São muitos (cada vez mais) os activistas profissionais que apareceram nos últimos tempos, sendo que, na realidade, o seu ofício não é bem o activismo, esta é apenas a única competência profissional que esta turma apresenta, especialmente nas profissões chamadas liberais. Músicos que não sabem o que é um instrumento de cordas, mas que são músicos porque dão comida aos sem-abrigo, comediantes que não sabem o que é uma punchline, mas que são comediantes porque ajudam velhinhas a atravessar a estrada, actores cuja a única vez que representaram foi quando lhes perguntaram o que faziam na vida e eles respondem “sou artista”, mas que são actores porque adoptaram um cão sem pernas e com meia orelha.

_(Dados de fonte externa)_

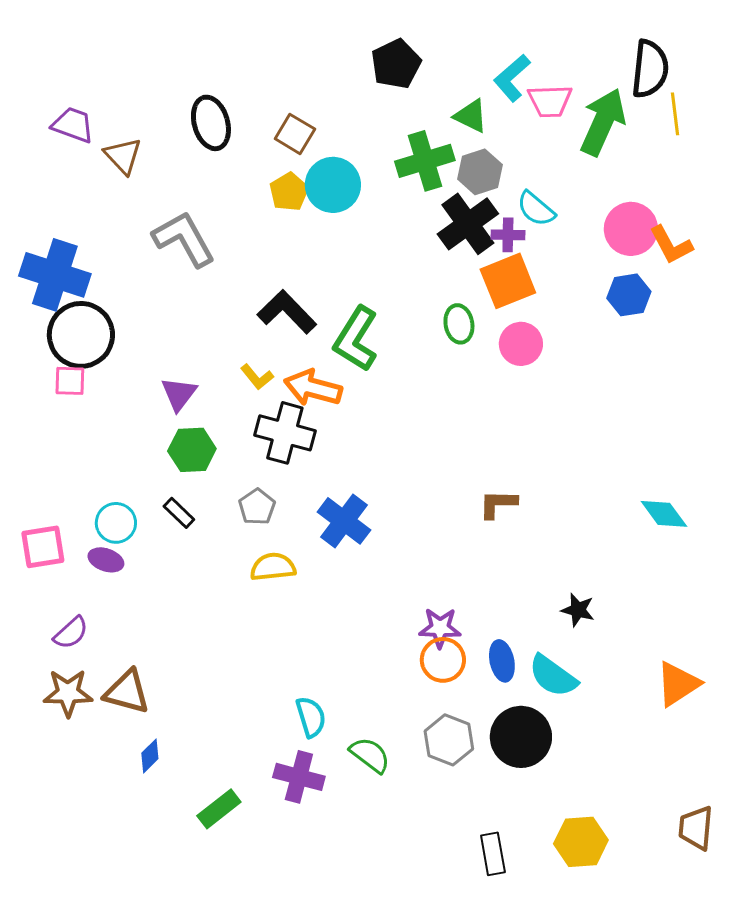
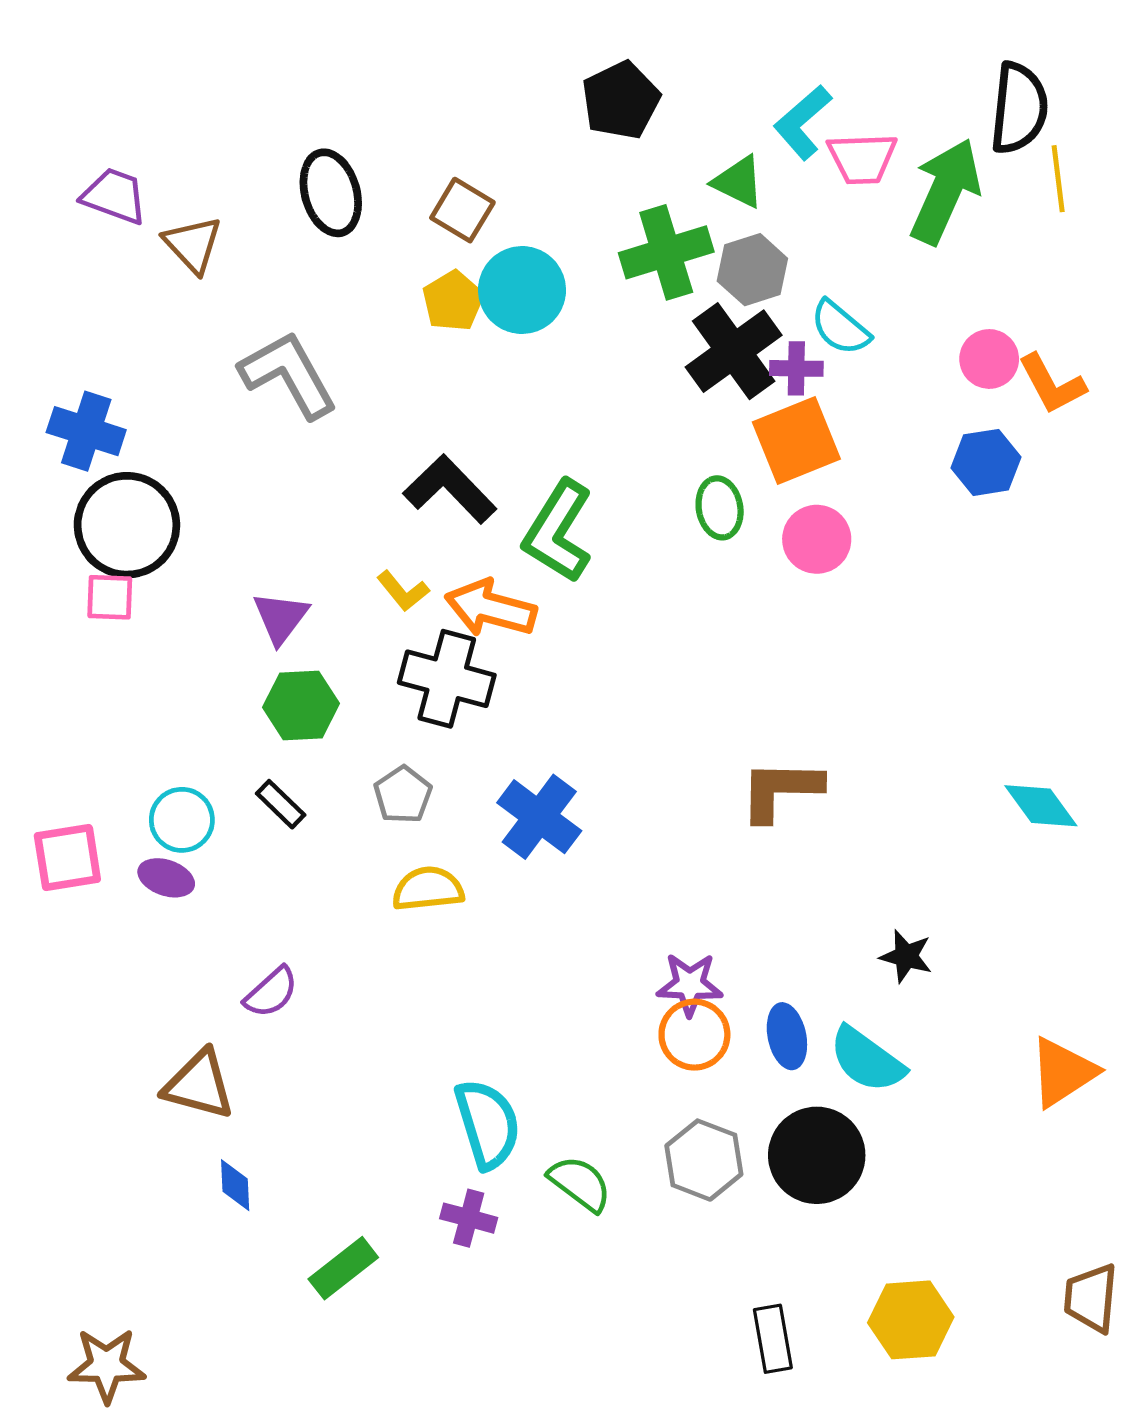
pink circle: (631, 229) -> (989, 359), size x0.7
blue cross: (55, 275) -> (86, 431), size x0.7
brown L-shape: (498, 504) -> (781, 790), size x1.4
purple semicircle: (71, 633) -> (271, 992), moved
brown star: (68, 693) -> (107, 1365), moved
cyan semicircle: (311, 717) -> (488, 1124), size x1.4
blue diamond: (150, 756) -> (235, 1185), turned -48
purple cross: (299, 777) -> (469, 1218), size x0.7

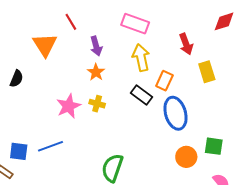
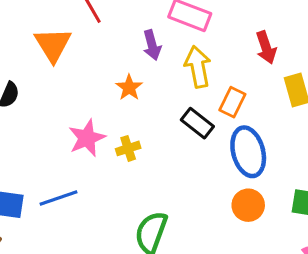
purple arrow: (96, 46) -> (152, 45), moved
yellow cross: (97, 104) -> (128, 148), moved, turned -35
orange circle: (186, 157) -> (248, 205), moved

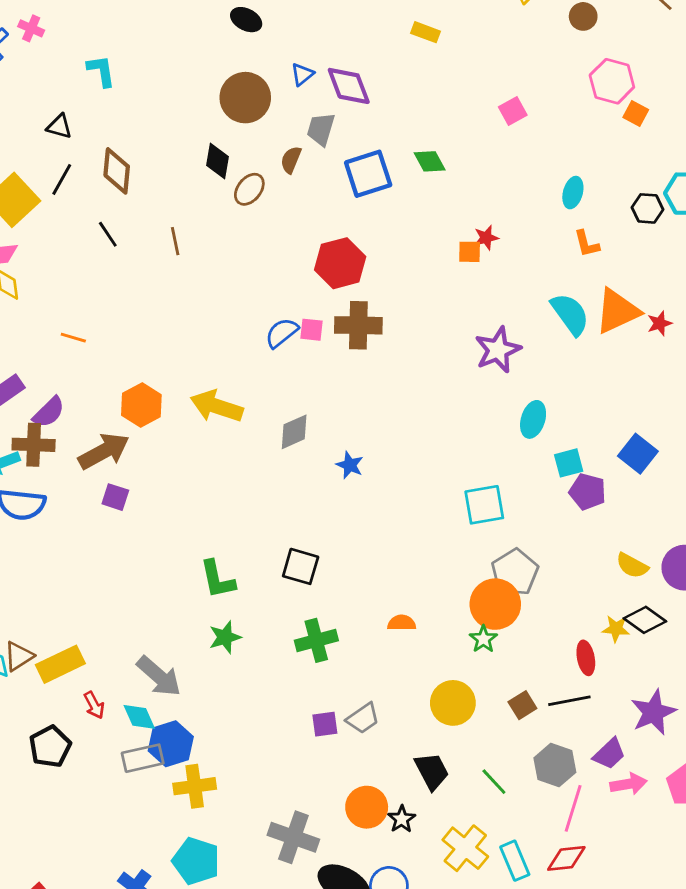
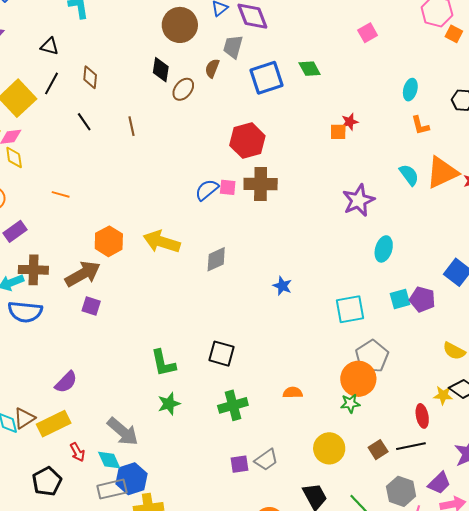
brown diamond: (117, 171) -> (90, 77), size x0.7
cyan semicircle: (570, 314) -> (409, 175), size x0.7
purple semicircle: (49, 412) -> (66, 382), moved
cyan square: (569, 463) -> (400, 299), moved
blue star: (350, 465) -> (282, 286), moved
green star: (483, 639) -> (350, 403), turned 30

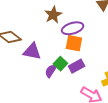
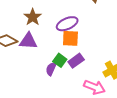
brown star: (53, 15) -> (33, 17), moved
purple triangle: (32, 51) -> (28, 41), moved

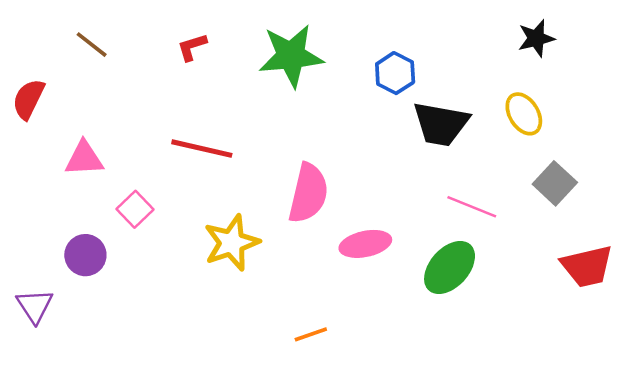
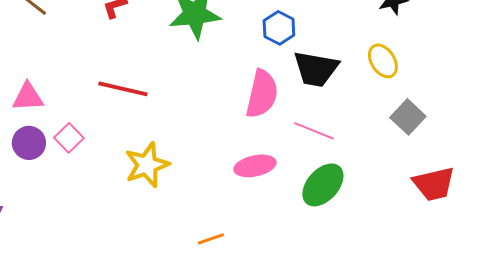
pink semicircle: (308, 193) -> (262, 94), moved
pink line: (472, 207) -> (314, 131), moved
purple circle: (85, 255) -> (29, 143), moved

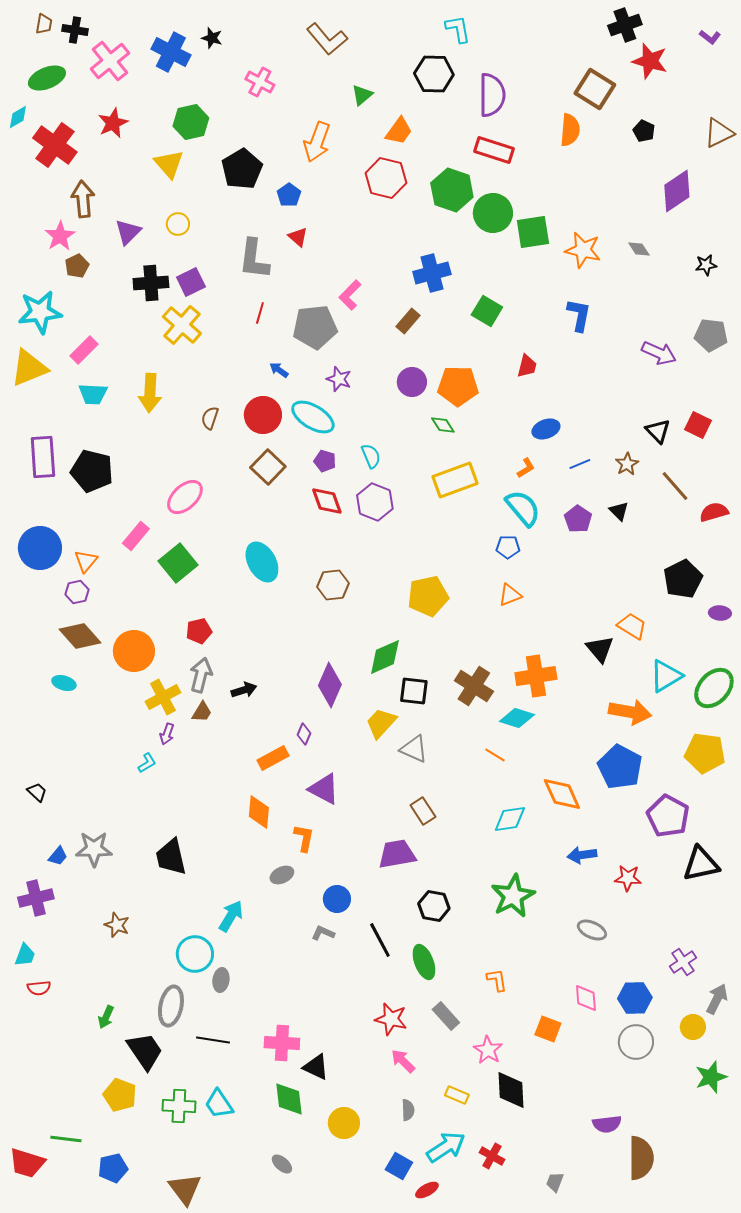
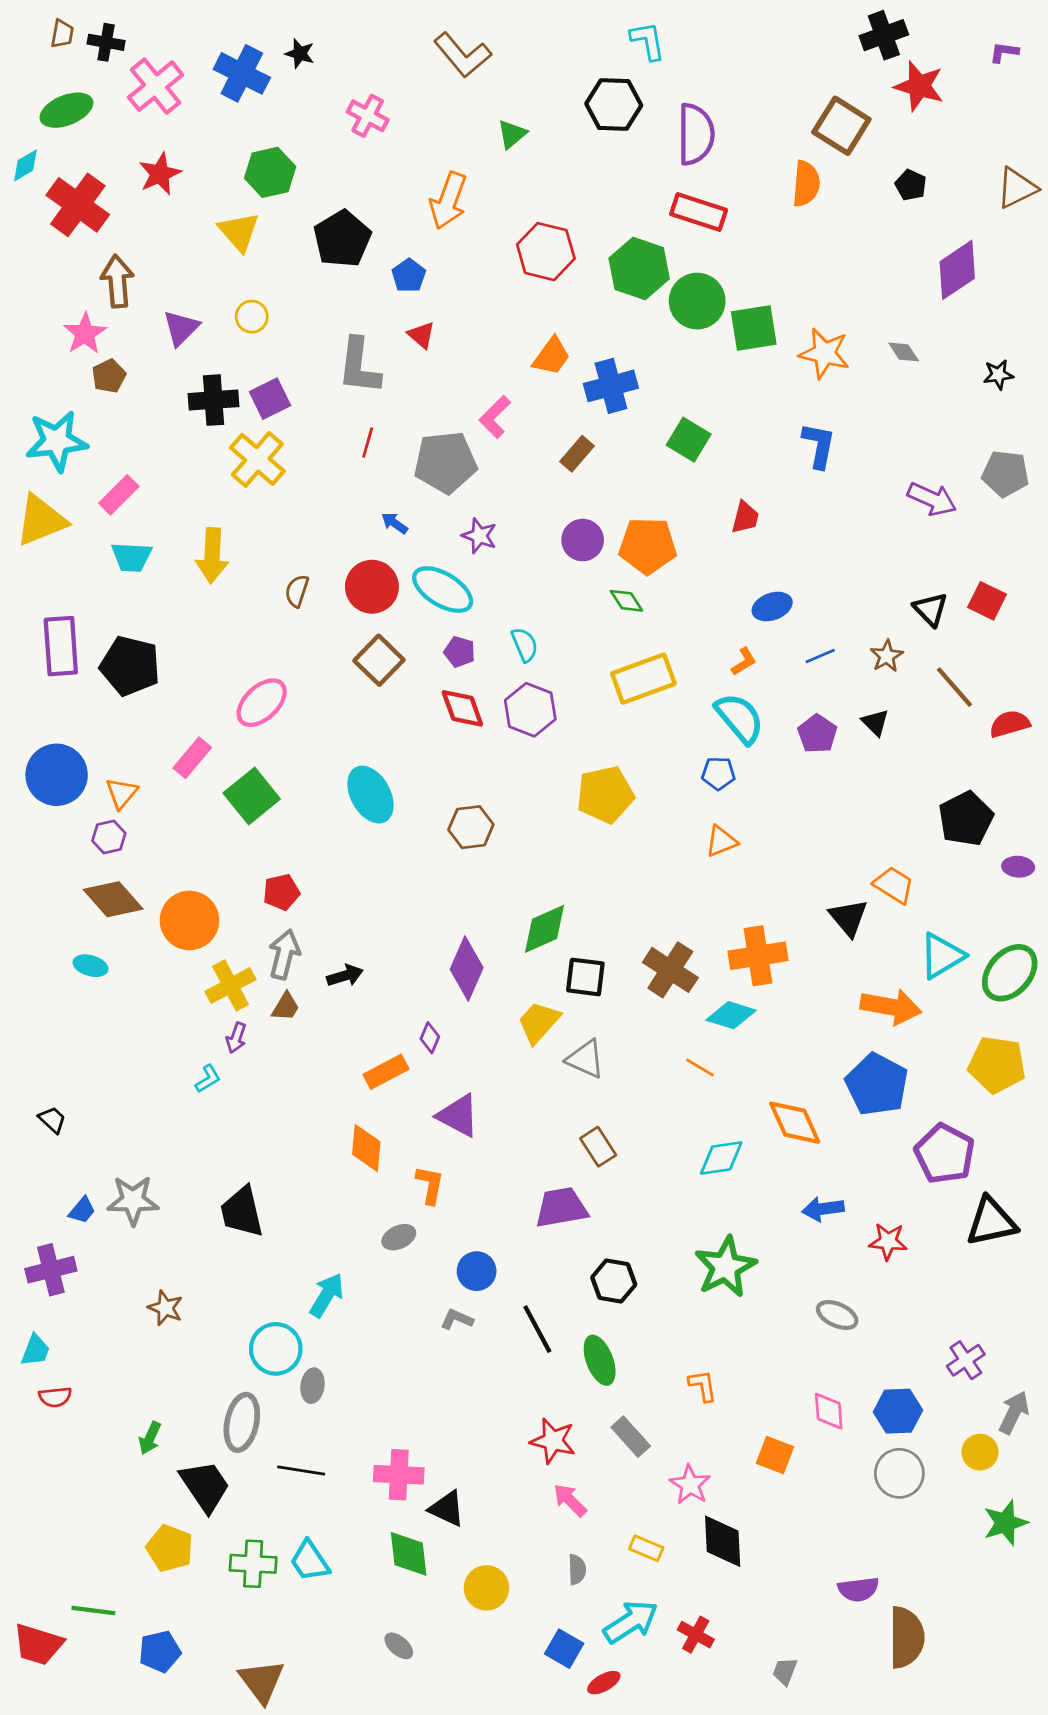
purple L-shape: (710, 37) -> (1004, 52), turned 150
orange trapezoid: (399, 131) -> (552, 356), moved
yellow pentagon: (428, 596) -> (605, 795), moved

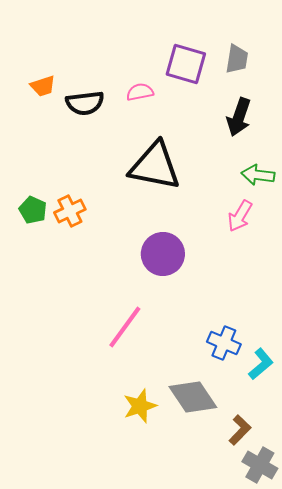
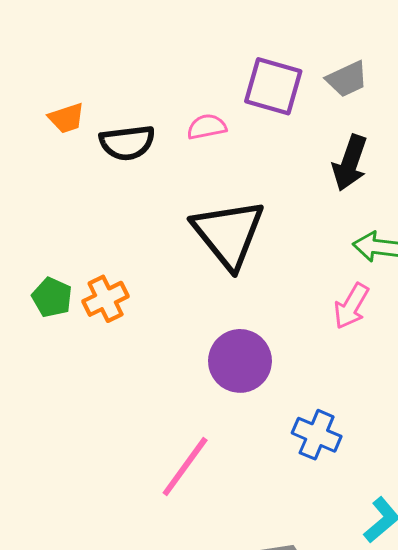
gray trapezoid: (237, 59) -> (347, 79), turned 56
black triangle: (155, 166) -> (228, 234), turned 40
blue cross: (224, 343) -> (317, 435), moved

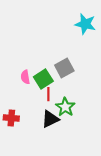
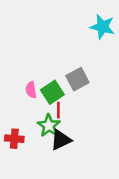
green star: (65, 107) -> (49, 126), moved

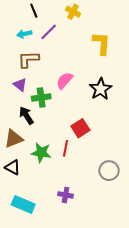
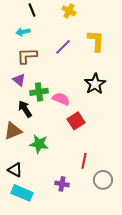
purple line: (49, 32) -> (63, 47), moved
pink semicircle: (64, 81) -> (61, 99), moved, turned 72
red line: (66, 148) -> (84, 161), moved
black triangle: (13, 167) -> (15, 170), moved
gray circle: (109, 171) -> (103, 180), moved

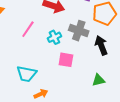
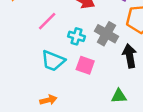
cyan cross: (54, 37) -> (77, 36), turned 32
cyan trapezoid: (27, 74) -> (53, 61), moved

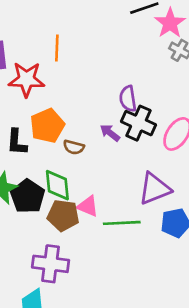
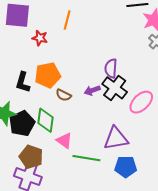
red star: (26, 79) -> (40, 38), size x0.6
purple arrow: (110, 133) -> (92, 90), turned -70
brown pentagon: (63, 215) -> (31, 157), moved

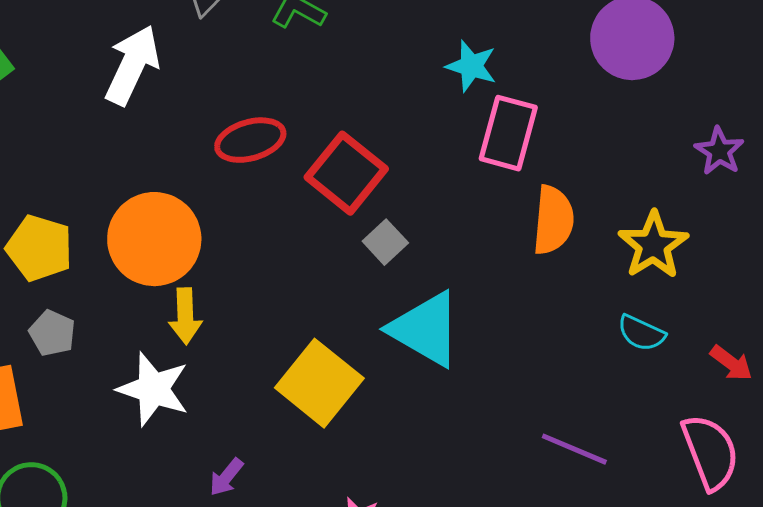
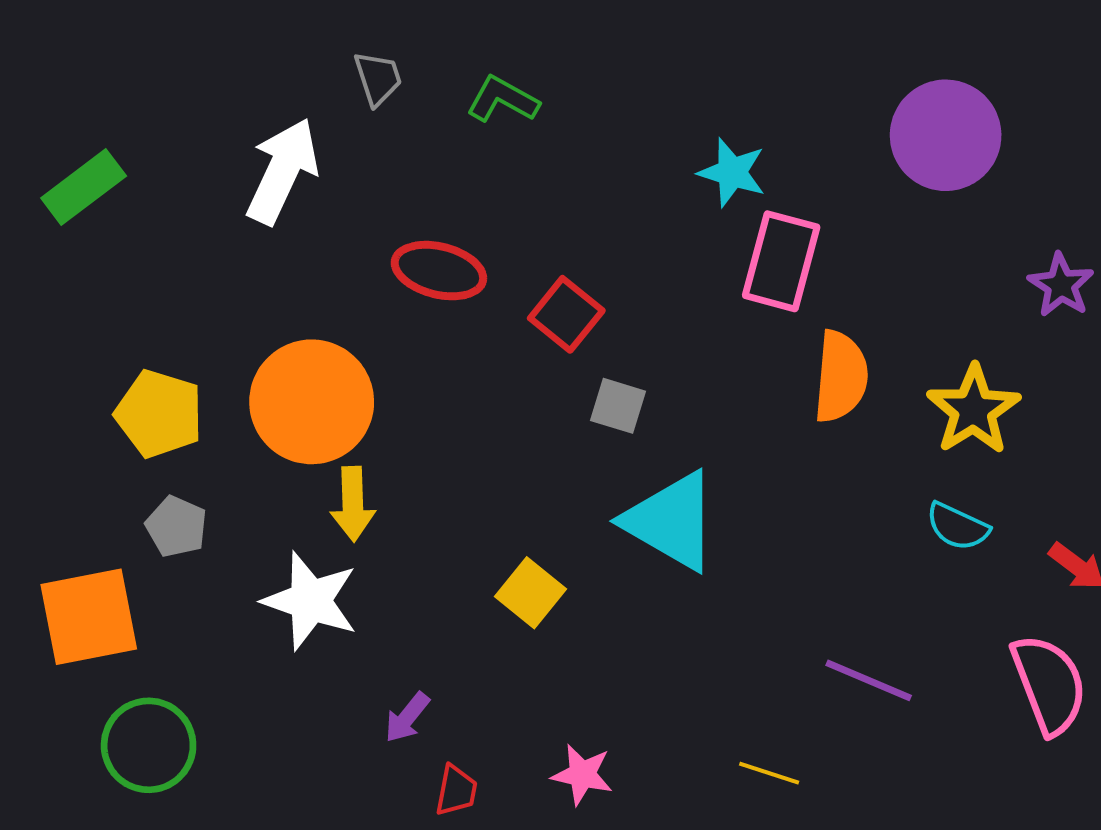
red ellipse: (250, 140) -> (439, 271), turned 30
red square: (346, 173) -> (566, 314), size x0.7
gray square: (385, 242) -> (618, 406), turned -30
yellow square: (319, 383) -> (530, 593), size x0.6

Pessoas que podem escolher a sua profissão sem ter qualquer aptidão para a exercer apenas e só porque são santos de impecável moral. E o pior é que resulta. És um artista incompetente, mas queres muito ser famoso e ter uma carreira sem nunca precisares de fazer nada com o mínimo de qualidade? Salva um touro. Queres ser um opinion maker/influencer social (isto existe ou acabei de inventar mais uma profissão que vai rebentar em dias?) sem ter nada para dizer ou qualquer pensamento próprio? Vê bem qual é a polémica social da semana e mete-te do lado da maioria. O teu sonho é seres convidado para a after party de uma qualquer gala de TV sem nunca teres pisado um estúdio? Tira uma foto com um crianças a fazerem-te tranças num país africano. Ou vende droga. Uma das duas deve dar.
“Ok. Eles são activistas e fazem caridade com segundas intenções, mas no final acabam por ajudar muita gente, por isso qual é o mal?”, pergunta o leitor enquanto apaga as músicas de Michael Jackson da playlist que fez para aquela noite 80s.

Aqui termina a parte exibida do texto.